This exercise needs all of the entries set down again, exactly as they read.
━━━━━ Data
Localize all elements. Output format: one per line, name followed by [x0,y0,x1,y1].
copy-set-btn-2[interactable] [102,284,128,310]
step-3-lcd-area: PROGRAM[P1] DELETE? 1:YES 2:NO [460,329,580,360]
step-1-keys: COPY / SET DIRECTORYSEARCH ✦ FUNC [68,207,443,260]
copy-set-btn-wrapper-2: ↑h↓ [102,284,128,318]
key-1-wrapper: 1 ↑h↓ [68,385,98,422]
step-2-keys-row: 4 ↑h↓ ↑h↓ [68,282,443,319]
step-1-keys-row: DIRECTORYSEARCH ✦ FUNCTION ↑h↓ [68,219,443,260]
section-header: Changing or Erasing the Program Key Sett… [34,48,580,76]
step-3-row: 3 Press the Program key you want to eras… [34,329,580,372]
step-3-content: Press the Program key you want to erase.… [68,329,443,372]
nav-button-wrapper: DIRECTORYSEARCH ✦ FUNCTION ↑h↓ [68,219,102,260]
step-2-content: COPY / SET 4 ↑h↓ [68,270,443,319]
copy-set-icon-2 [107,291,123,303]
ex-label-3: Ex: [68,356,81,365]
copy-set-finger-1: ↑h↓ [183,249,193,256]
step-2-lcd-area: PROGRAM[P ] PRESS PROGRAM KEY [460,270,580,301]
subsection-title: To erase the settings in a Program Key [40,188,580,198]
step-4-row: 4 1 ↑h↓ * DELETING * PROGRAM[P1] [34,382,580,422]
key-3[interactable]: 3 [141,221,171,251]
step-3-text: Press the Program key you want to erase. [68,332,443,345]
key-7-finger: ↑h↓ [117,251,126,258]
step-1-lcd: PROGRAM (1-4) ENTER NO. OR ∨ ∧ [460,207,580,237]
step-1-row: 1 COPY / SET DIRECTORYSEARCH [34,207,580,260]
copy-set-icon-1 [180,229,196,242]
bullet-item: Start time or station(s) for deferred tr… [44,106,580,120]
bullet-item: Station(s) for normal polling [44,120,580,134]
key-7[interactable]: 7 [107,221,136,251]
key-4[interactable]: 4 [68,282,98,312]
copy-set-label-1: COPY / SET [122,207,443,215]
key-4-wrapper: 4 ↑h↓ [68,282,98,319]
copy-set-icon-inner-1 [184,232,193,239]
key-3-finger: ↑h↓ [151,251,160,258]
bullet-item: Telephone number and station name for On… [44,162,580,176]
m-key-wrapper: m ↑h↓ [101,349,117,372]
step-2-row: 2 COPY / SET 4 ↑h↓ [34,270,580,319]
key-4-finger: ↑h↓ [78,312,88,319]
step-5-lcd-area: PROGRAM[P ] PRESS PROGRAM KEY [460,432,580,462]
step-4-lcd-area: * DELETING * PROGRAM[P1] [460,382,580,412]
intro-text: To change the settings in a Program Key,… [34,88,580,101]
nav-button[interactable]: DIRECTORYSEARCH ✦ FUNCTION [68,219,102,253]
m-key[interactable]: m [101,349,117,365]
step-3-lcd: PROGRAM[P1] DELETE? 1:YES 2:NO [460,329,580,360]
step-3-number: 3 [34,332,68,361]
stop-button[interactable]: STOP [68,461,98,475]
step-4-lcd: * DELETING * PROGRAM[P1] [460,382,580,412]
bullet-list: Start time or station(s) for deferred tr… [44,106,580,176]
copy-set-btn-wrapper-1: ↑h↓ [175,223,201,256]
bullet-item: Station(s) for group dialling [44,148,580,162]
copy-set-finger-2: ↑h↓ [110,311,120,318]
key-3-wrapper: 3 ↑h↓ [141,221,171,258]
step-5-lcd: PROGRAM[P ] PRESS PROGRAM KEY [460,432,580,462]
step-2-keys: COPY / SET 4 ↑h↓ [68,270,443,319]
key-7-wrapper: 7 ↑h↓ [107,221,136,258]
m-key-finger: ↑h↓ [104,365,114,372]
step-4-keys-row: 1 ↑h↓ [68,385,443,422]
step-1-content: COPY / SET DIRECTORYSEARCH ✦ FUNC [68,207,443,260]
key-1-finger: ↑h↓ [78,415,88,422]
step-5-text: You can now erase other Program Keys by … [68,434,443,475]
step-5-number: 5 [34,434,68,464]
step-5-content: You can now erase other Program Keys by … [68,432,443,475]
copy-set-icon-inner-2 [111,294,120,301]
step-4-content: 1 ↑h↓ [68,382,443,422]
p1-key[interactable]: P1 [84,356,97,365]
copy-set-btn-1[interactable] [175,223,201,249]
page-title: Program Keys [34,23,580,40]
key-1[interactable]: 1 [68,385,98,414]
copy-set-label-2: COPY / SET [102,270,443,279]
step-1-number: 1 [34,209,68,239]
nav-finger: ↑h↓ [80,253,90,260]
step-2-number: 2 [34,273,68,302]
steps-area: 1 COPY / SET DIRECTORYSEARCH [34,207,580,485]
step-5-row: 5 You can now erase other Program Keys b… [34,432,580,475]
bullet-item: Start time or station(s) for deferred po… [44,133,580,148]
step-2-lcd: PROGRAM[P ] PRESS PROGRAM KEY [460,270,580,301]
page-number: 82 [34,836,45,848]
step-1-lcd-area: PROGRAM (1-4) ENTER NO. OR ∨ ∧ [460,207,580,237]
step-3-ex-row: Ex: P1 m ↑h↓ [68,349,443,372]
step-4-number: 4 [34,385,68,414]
━━━━━━━━━━
Solution for this problem -
Localize all elements. Output format: one per line, name followed by [x0,y0,x1,y1].
copy-set-btn-2[interactable] [102,284,128,310]
step-3-lcd-area: PROGRAM[P1] DELETE? 1:YES 2:NO [460,329,580,360]
step-1-keys: COPY / SET DIRECTORYSEARCH ✦ FUNC [68,207,443,260]
copy-set-btn-wrapper-2: ↑h↓ [102,284,128,318]
key-1-wrapper: 1 ↑h↓ [68,385,98,422]
step-2-keys-row: 4 ↑h↓ ↑h↓ [68,282,443,319]
step-1-keys-row: DIRECTORYSEARCH ✦ FUNCTION ↑h↓ [68,219,443,260]
section-header: Changing or Erasing the Program Key Sett… [34,48,580,76]
step-3-row: 3 Press the Program key you want to eras… [34,329,580,372]
step-3-content: Press the Program key you want to erase.… [68,329,443,372]
nav-button-wrapper: DIRECTORYSEARCH ✦ FUNCTION ↑h↓ [68,219,102,260]
step-2-content: COPY / SET 4 ↑h↓ [68,270,443,319]
copy-set-icon-2 [107,291,123,303]
ex-label-3: Ex: [68,356,81,365]
copy-set-finger-1: ↑h↓ [183,249,193,256]
step-2-lcd-area: PROGRAM[P ] PRESS PROGRAM KEY [460,270,580,301]
subsection-title: To erase the settings in a Program Key [40,188,580,198]
step-4-row: 4 1 ↑h↓ * DELETING * PROGRAM[P1] [34,382,580,422]
key-3[interactable]: 3 [141,221,171,251]
step-3-text: Press the Program key you want to erase. [68,332,443,345]
key-7-finger: ↑h↓ [117,251,126,258]
step-1-lcd: PROGRAM (1-4) ENTER NO. OR ∨ ∧ [460,207,580,237]
step-1-row: 1 COPY / SET DIRECTORYSEARCH [34,207,580,260]
copy-set-icon-1 [180,229,196,242]
bullet-item: Start time or station(s) for deferred tr… [44,106,580,120]
bullet-item: Station(s) for normal polling [44,120,580,134]
key-7[interactable]: 7 [107,221,136,251]
key-4[interactable]: 4 [68,282,98,312]
copy-set-label-1: COPY / SET [122,207,443,215]
key-4-wrapper: 4 ↑h↓ [68,282,98,319]
copy-set-icon-inner-1 [184,232,193,239]
key-3-finger: ↑h↓ [151,251,160,258]
bullet-item: Telephone number and station name for On… [44,162,580,176]
m-key-wrapper: m ↑h↓ [101,349,117,372]
step-2-row: 2 COPY / SET 4 ↑h↓ [34,270,580,319]
key-4-finger: ↑h↓ [78,312,88,319]
step-5-lcd-area: PROGRAM[P ] PRESS PROGRAM KEY [460,432,580,462]
step-4-lcd-area: * DELETING * PROGRAM[P1] [460,382,580,412]
intro-text: To change the settings in a Program Key,… [34,88,580,101]
nav-button[interactable]: DIRECTORYSEARCH ✦ FUNCTION [68,219,102,253]
m-key[interactable]: m [101,349,117,365]
step-3-lcd: PROGRAM[P1] DELETE? 1:YES 2:NO [460,329,580,360]
step-3-number: 3 [34,332,68,361]
stop-button[interactable]: STOP [68,461,98,475]
step-4-lcd: * DELETING * PROGRAM[P1] [460,382,580,412]
bullet-list: Start time or station(s) for deferred tr… [44,106,580,176]
copy-set-btn-wrapper-1: ↑h↓ [175,223,201,256]
bullet-item: Station(s) for group dialling [44,148,580,162]
copy-set-finger-2: ↑h↓ [110,311,120,318]
key-3-wrapper: 3 ↑h↓ [141,221,171,258]
step-5-lcd: PROGRAM[P ] PRESS PROGRAM KEY [460,432,580,462]
step-2-keys: COPY / SET 4 ↑h↓ [68,270,443,319]
key-7-wrapper: 7 ↑h↓ [107,221,136,258]
m-key-finger: ↑h↓ [104,365,114,372]
step-4-keys-row: 1 ↑h↓ [68,385,443,422]
step-1-content: COPY / SET DIRECTORYSEARCH ✦ FUNC [68,207,443,260]
key-1-finger: ↑h↓ [78,415,88,422]
step-5-text: You can now erase other Program Keys by … [68,434,443,475]
step-5-number: 5 [34,434,68,464]
step-5-content: You can now erase other Program Keys by … [68,432,443,475]
copy-set-icon-inner-2 [111,294,120,301]
step-4-content: 1 ↑h↓ [68,382,443,422]
p1-key[interactable]: P1 [84,356,97,365]
copy-set-btn-1[interactable] [175,223,201,249]
page-title: Program Keys [34,23,580,40]
key-1[interactable]: 1 [68,385,98,414]
copy-set-label-2: COPY / SET [102,270,443,279]
step-1-number: 1 [34,209,68,239]
nav-finger: ↑h↓ [80,253,90,260]
step-2-number: 2 [34,273,68,302]
steps-area: 1 COPY / SET DIRECTORYSEARCH [34,207,580,485]
step-5-row: 5 You can now erase other Program Keys b… [34,432,580,475]
bullet-item: Start time or station(s) for deferred po… [44,133,580,148]
step-2-lcd: PROGRAM[P ] PRESS PROGRAM KEY [460,270,580,301]
page-number: 82 [34,836,45,848]
step-1-lcd-area: PROGRAM (1-4) ENTER NO. OR ∨ ∧ [460,207,580,237]
step-3-ex-row: Ex: P1 m ↑h↓ [68,349,443,372]
step-4-number: 4 [34,385,68,414]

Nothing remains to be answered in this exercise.